** Opening Material for this task block **

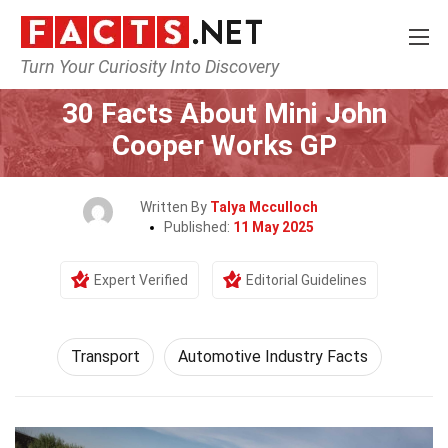
Turn Your Curiosity Into Discovery
Home
Tech & Sciences
Transport
30 Facts About Mini John
Cooper Works GP
Written By
Talya Mcculloch
Published:
11 May 2025
Expert Verified
Editorial Guidelines
Transport
Automotive Industry Facts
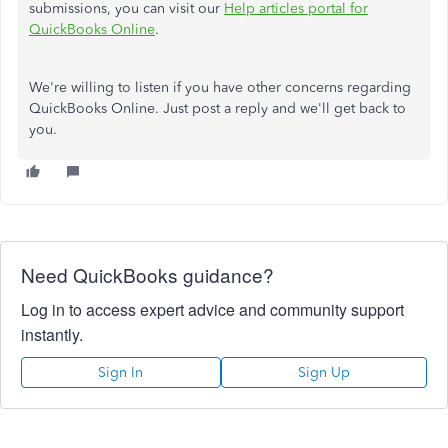
submissions, you can visit our
Help articles portal for
QuickBooks Online
.
We're willing to listen if you have other concerns regarding
QuickBooks Online. Just post a reply and we'll get back to
you.
Need QuickBooks guidance?
Log in to access expert advice and community support
instantly.
Sign In
Sign Up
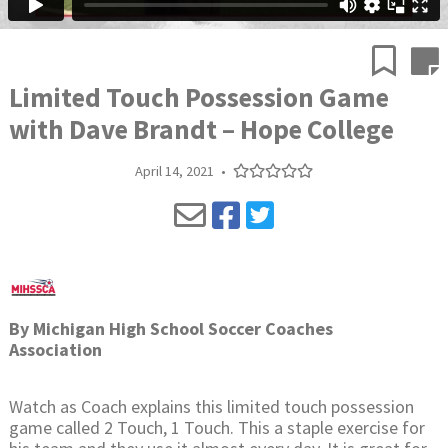
Limited Touch Possession Game
with Dave Brandt – Hope College
April 14, 2021
•
By
Michigan High School Soccer Coaches
Association
Watch as Coach explains this limited touch possession
game called 2 Touch, 1 Touch. This a staple exercise for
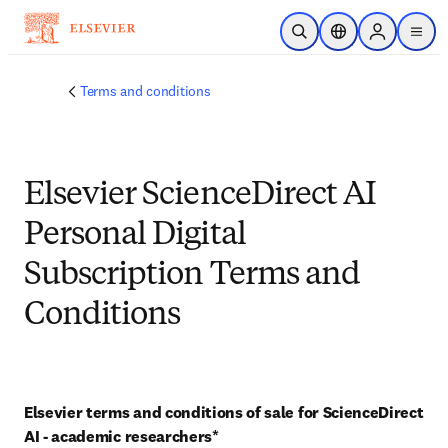
Skip to main content
Open Search
Location Selector
Sign in to p
menu
Terms and conditions
Elsevier ScienceDirect AI
Personal Digital
Subscription Terms and
Conditions
Elsevier terms and conditions of sale for ScienceDirect 
AI - academic researchers* 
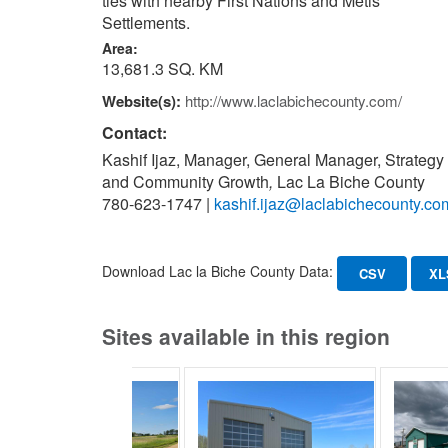
ties with nearby First Nations and Metis
Settlements.
Area:
13,681.3 SQ. KM
Website(s):
http://www.laclabichecounty.com/
Contact:
Kashif Ijaz, Manager, General Manager, Strategy
and Community Growth
,
Lac La Biche County
780-623-1747
|
kashif.ijaz@laclabichecounty.co
Download Lac la Biche County Data:
CSV
XL
Sites available in this region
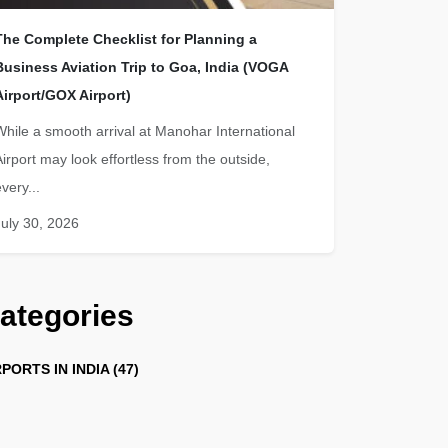
The Complete Checklist for Planning a
Business Aviation Trip to Goa, India (VOGA
Airport/GOX Airport)
While a smooth arrival at Manohar International
Airport may look effortless from the outside,
very...
July 30, 2026
ategories
PORTS IN INDIA (47)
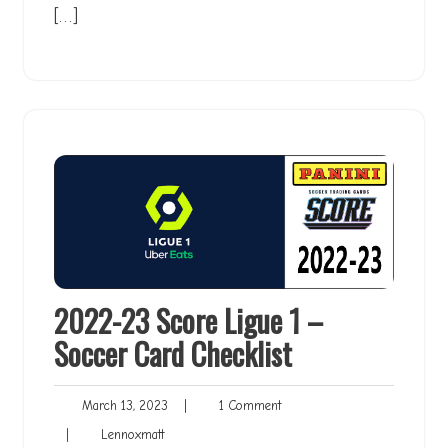
[…]
2022-23 Score Ligue 1 –
Soccer Card Checklist
March
1
March 13, 2023
|
1 Comment
13,
Comment
Lennoxmatt
|
Lennoxmatt
2023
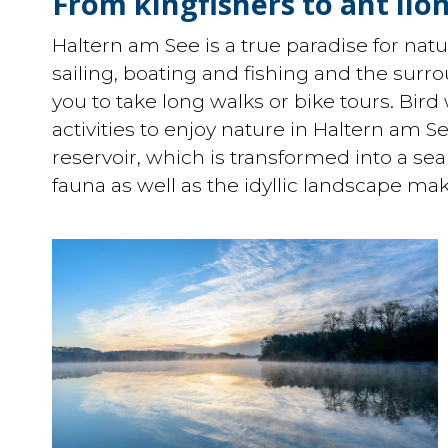
From kingfishers to ant lion
Haltern am See is a true paradise for natur
sailing, boating and fishing and the surro
you to take long walks or bike tours. Bird
activities to enjoy nature in Haltern am S
reservoir, which is transformed into a se
fauna as well as the idyllic landscape ma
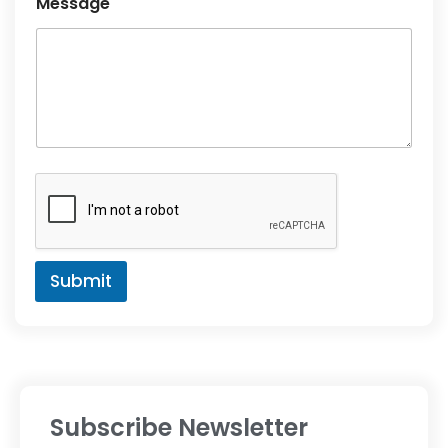
Message
Submit
Subscribe Newsletter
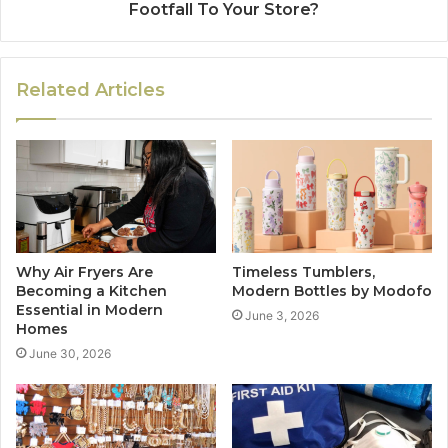
Footfall To Your Store?
Related Articles
Why Air Fryers Are
Timeless Tumblers,
Becoming a Kitchen
Modern Bottles by Modofo
Essential in Modern
June 3, 2026
Homes
June 30, 2026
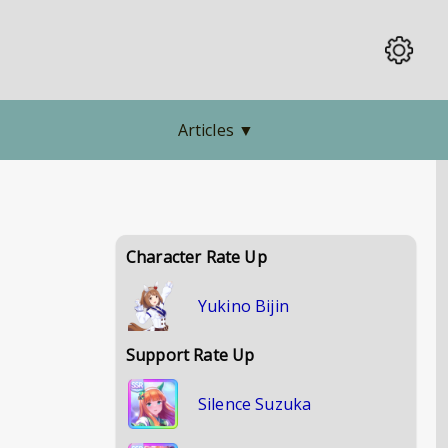
Articles
▼
Character Rate Up
Yukino Bijin
Support Rate Up
Silence Suzuka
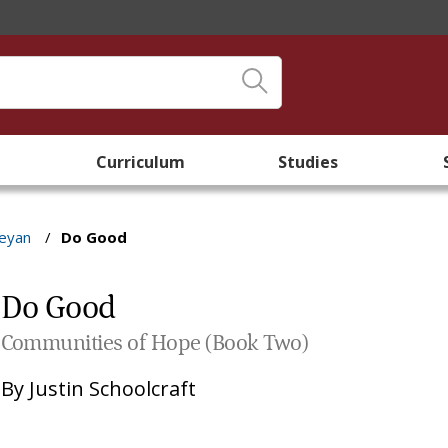
Curriculum
Studies
leyan
/
Do Good
Do Good
Communities of Hope (Book Two)
By
Justin Schoolcraft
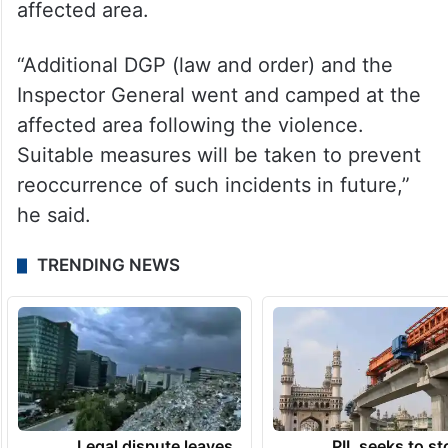
affected area.
“Additional DGP (law and order) and the
Inspector General went and camped at the
affected area following the violence.
Suitable measures will be taken to prevent
reoccurrence of such incidents in future,”
he said.
TRENDING NEWS
Legal dispute leaves
PIL seeks to st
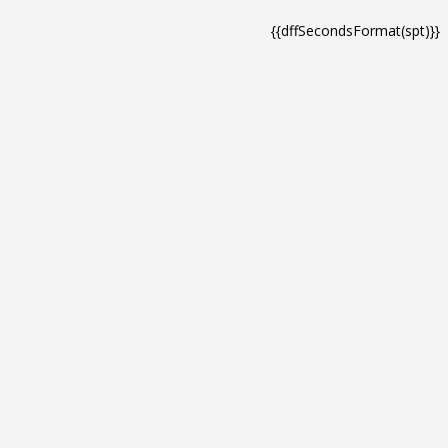
{{dffSecondsFormat(spt)}}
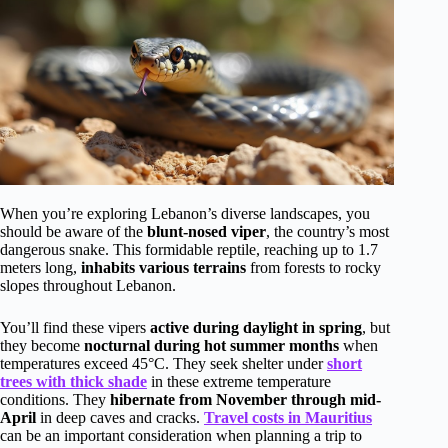
When you’re exploring Lebanon’s diverse landscapes, you
should be aware of the
blunt-nosed viper
, the country’s most
dangerous snake. This formidable reptile, reaching up to 1.7
meters long,
inhabits various terrains
from forests to rocky
slopes throughout Lebanon.
You’ll find these vipers
active during daylight in spring
, but
they become
nocturnal during hot summer months
when
temperatures exceed 45°C. They seek shelter under
short
trees with thick shade
in these extreme temperature
conditions. They
hibernate from November through mid-
April
in deep caves and cracks.
Travel costs in Mauritius
can be an important consideration when planning a trip to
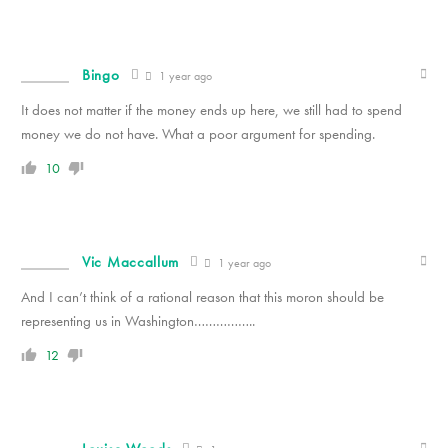
Bingo
1 year ago
It does not matter if the money ends up here, we still had to spend
money we do not have. What a poor argument for spending.
10
Vic Maccallum
1 year ago
And I can’t think of a rational reason that this moron should be
representing us in Washington……………..
12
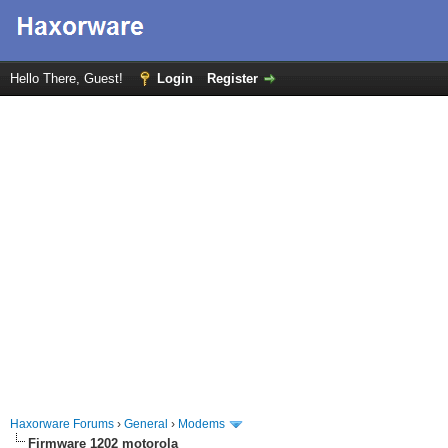
Hello There, Guest!
Login
Register
Haxorware Forums
›
General
›
Modems
Firmware 1202 motorola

** Closing Material for this task block **

Reproduce, word for word, the lines from the one containing "It does not" to the end of the material, both ends included. No picture is copied.

It does not matter if the money ends up here, we still had to spend
money we do not have. What a poor argument for spending.
10
Vic Maccallum
1 year ago
And I can’t think of a rational reason that this moron should be
representing us in Washington……………..
12
Hello There, Guest!
Login
Register
Haxorware Forums
›
General
›
Modems
Firmware 1202 motorola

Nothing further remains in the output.